Thanksgiving Food Map
Chef's Pencil/USDA

Let's start with the turkey itself.

That stuffed bird most likely came from our neighbors to the east - Minnesota - where they raise a mind-boggling 40 million turkeys each year. The National Turkey Federation estimates that roughly 46 million turkeys are eaten every Thanksgiving.

Another state over is Wisconsin and they are a big supplier for some of the side dishes for our holiday feast.

We all know that Wisconsin is the nation's top cheese producer, but they're also number-one in green beans and cranberries - all things you can't live without on Thanksgiving day.
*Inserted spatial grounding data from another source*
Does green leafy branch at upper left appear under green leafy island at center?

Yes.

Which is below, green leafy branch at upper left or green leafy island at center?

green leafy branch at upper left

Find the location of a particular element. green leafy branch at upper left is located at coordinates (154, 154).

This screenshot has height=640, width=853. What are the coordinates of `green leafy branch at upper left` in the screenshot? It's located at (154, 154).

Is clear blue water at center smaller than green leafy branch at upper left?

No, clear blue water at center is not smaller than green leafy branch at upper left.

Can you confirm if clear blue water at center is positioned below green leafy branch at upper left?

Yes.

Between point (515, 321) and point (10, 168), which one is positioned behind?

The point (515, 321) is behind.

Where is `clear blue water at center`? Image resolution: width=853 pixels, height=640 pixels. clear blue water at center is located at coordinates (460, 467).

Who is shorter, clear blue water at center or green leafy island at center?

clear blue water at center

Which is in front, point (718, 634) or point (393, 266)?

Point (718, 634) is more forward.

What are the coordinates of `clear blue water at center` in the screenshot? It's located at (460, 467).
One of the most popular sides is mashed potatoes and for that look no further than the state synonymous with one of our favorite starches. Idaho farmers produce more than 134 million hundredweight (which is actually 112 pounds) of potatoes every year.

If sweet potatoes are more your thing, then North Carolina is your place. That's where more than half the entire U.S. crop originates.
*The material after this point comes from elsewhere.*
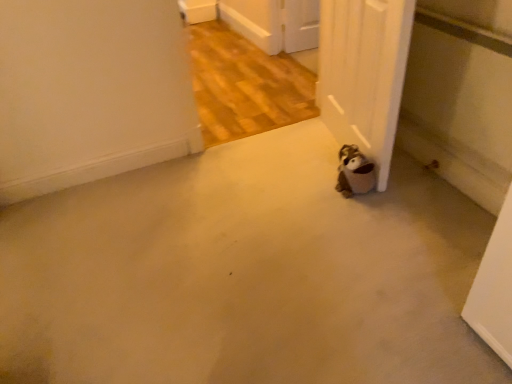 This screenshot has height=384, width=512. In order to click on unoccupied area in front of white matte door at lower right in this screenshot , I will do point(362,217).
From sweet potatoes to sweet corn and a bit of a surprise. The most likely producer of sweet corn isn't anywhere in the midwest, but rather the state of Washington.
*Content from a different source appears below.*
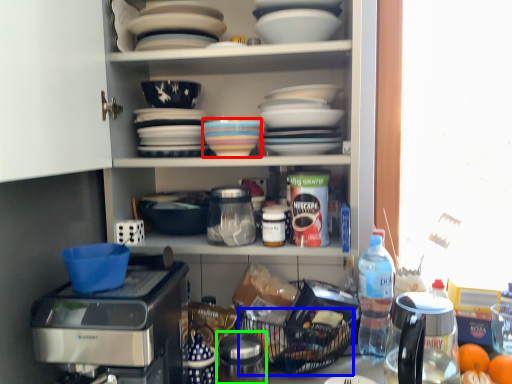 Question: Estimate the real-world distances between objects in this image. Which object is farther from tableware (highlighted by a red box), basket (highlighted by a blue box) or appliance (highlighted by a green box)?

Choices:
 (A) basket
 (B) appliance

Answer: (B) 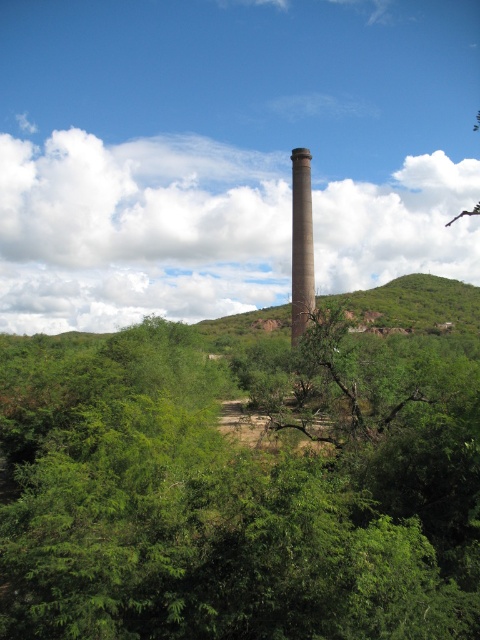 Question: Can you confirm if green leafy tree at center is positioned to the right of green leafy hillside at center?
That's also where you'll find the apples for your apple pies. Washington accounts for close to 70% of the apples grown in America.

The quintessential Thanksgiving dessert is, of course, pumpkin pie and for that, we head back to the nation's midsection where Illinois produces more pumpkins than the next six states on the list combined.

If a nice slice of pecan pie is more to your liking you can thank the farms of Georgia, which are responsible for half of all pecan production.

So do South Dakota farmers have a place at our Thanksgiving table? You bet!

The Mount Rushmore State is seventh in the nation in field corn production, which gets turned into cornmeal for our yummy cornbread. Farmers in the state produce more than 720 million bushels a year.

And while Wisconsin grabs most of the cheese accolades, South Dakota is one of the top ten suppliers in the country with more than 450 million pounds produced annually.

According to a Nielsen report, Americans will consume over 350 million pounds of turkey, 250 million pounds of potatoes, 57 million pounds of sweet potatoes, 80 million pounds of cranberry, and 28 million pies this Thanksgiving.